● Your assignment: Return the following from the records below: each line, word for word, starting with the line that contains "Earn 2x Miles with Royal Caribbean" and going on through the line that contains "straighten hair.", with nothing outside that range.

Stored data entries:
Content starts
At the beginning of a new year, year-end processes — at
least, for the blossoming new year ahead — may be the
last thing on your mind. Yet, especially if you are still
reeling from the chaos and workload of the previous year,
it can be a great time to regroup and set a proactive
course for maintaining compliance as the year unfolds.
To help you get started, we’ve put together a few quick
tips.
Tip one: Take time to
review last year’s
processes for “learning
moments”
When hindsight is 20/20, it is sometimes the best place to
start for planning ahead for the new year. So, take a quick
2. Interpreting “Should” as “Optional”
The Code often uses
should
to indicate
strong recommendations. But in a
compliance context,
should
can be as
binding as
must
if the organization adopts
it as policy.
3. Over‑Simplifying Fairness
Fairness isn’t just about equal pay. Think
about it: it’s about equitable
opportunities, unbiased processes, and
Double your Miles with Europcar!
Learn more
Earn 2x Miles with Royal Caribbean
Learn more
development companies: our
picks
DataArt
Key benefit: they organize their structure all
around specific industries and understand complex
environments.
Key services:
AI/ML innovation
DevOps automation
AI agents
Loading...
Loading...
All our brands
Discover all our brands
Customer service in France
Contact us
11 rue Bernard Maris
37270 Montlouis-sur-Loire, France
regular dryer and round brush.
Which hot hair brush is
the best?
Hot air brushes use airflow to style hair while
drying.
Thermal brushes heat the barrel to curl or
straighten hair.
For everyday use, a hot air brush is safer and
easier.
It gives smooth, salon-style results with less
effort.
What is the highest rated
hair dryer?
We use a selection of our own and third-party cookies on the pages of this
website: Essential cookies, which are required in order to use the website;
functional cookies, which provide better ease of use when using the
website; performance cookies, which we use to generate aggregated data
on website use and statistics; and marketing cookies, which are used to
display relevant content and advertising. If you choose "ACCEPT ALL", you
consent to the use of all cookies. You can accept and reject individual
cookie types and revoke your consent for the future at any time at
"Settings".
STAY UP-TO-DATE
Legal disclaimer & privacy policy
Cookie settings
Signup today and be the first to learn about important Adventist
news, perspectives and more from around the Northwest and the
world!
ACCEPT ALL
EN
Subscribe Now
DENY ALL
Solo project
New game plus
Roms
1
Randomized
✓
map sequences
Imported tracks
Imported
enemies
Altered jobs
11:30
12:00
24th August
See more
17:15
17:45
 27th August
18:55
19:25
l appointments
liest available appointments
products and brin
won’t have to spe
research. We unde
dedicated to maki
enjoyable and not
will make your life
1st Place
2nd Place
Content ends
● Answer to the problem:
Earn 2x Miles with Royal Caribbean
Learn more
development companies: our
picks
DataArt
Key benefit: they organize their structure all
around specific industries and understand complex
environments.
Key services:
AI/ML innovation
DevOps automation
AI agents
Loading...
Loading...
All our brands
Discover all our brands
Customer service in France
Contact us
11 rue Bernard Maris
37270 Montlouis-sur-Loire, France
regular dryer and round brush.
Which hot hair brush is
the best?
Hot air brushes use airflow to style hair while
drying.
Thermal brushes heat the barrel to curl or
straighten hair.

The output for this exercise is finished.